What to do
Set down each line of the data below exactly as it stands, dropping the pictures.

Material to process
=====

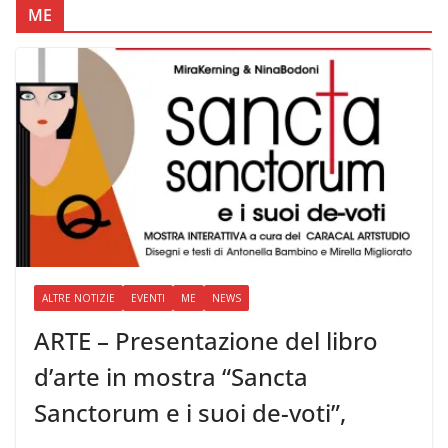
ME
ALTRE NOTIZIE
EVENTI
ME
NEWS
ARTE – Presentazione del libro
d’arte in mostra “Sancta
Sanctorum e i suoi de-voti”,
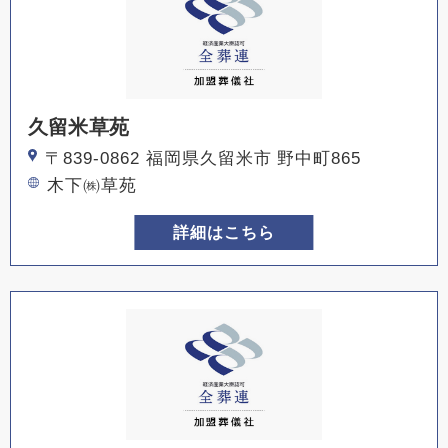
久留米草苑
〒839-0862 福岡県久留米市 野中町865
木下㈱草苑
詳細はこちら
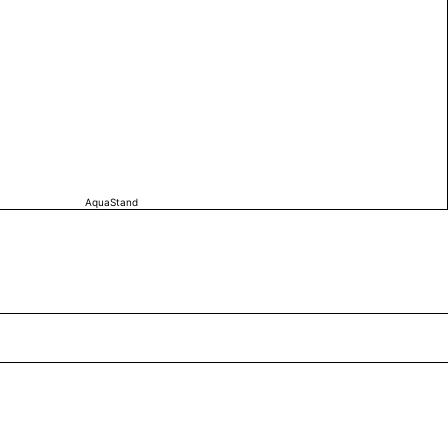
AquaStand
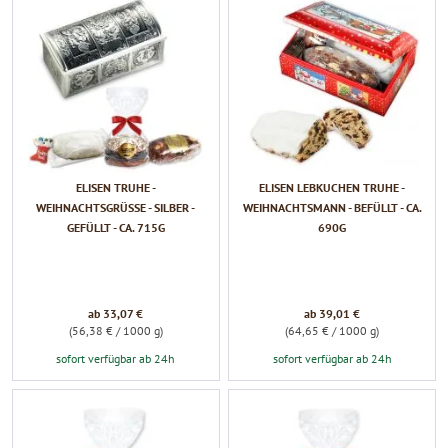
ELISEN TRUHE -
ELISEN LEBKUCHEN TRUHE -
WEIHNACHTSGRÜSSE - SILBER - G
WEIHNACHTSMANN - BEFÜLLT - CA.
EFÜLLT - CA. 715G
690G
ab 33,07 €
ab 39,01 €
(56,38 € / 1000 g)
(64,65 € / 1000 g)
sofort verfügbar ab 24h
sofort verfügbar ab 24h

=====

Response to the exercise
ME
ALTRE NOTIZIE
EVENTI
ME
NEWS
ARTE – Presentazione del libro
d’arte in mostra “Sancta
Sanctorum e i suoi de-voti”,
久留米草苑
〒839-0862 福岡県久留米市 野中町865
木下㈱草苑
詳細はこちら
AquaStand
ELISEN TRUHE -
ELISEN LEBKUCHEN TRUHE -
WEIHNACHTSGRÜSSE - SILBER - G
WEIHNACHTSMANN - BEFÜLLT - CA.
EFÜLLT - CA. 715G
690G
ab 33,07 €
ab 39,01 €
(56,38 € / 1000 g)
(64,65 € / 1000 g)
sofort verfügbar ab 24h
sofort verfügbar ab 24h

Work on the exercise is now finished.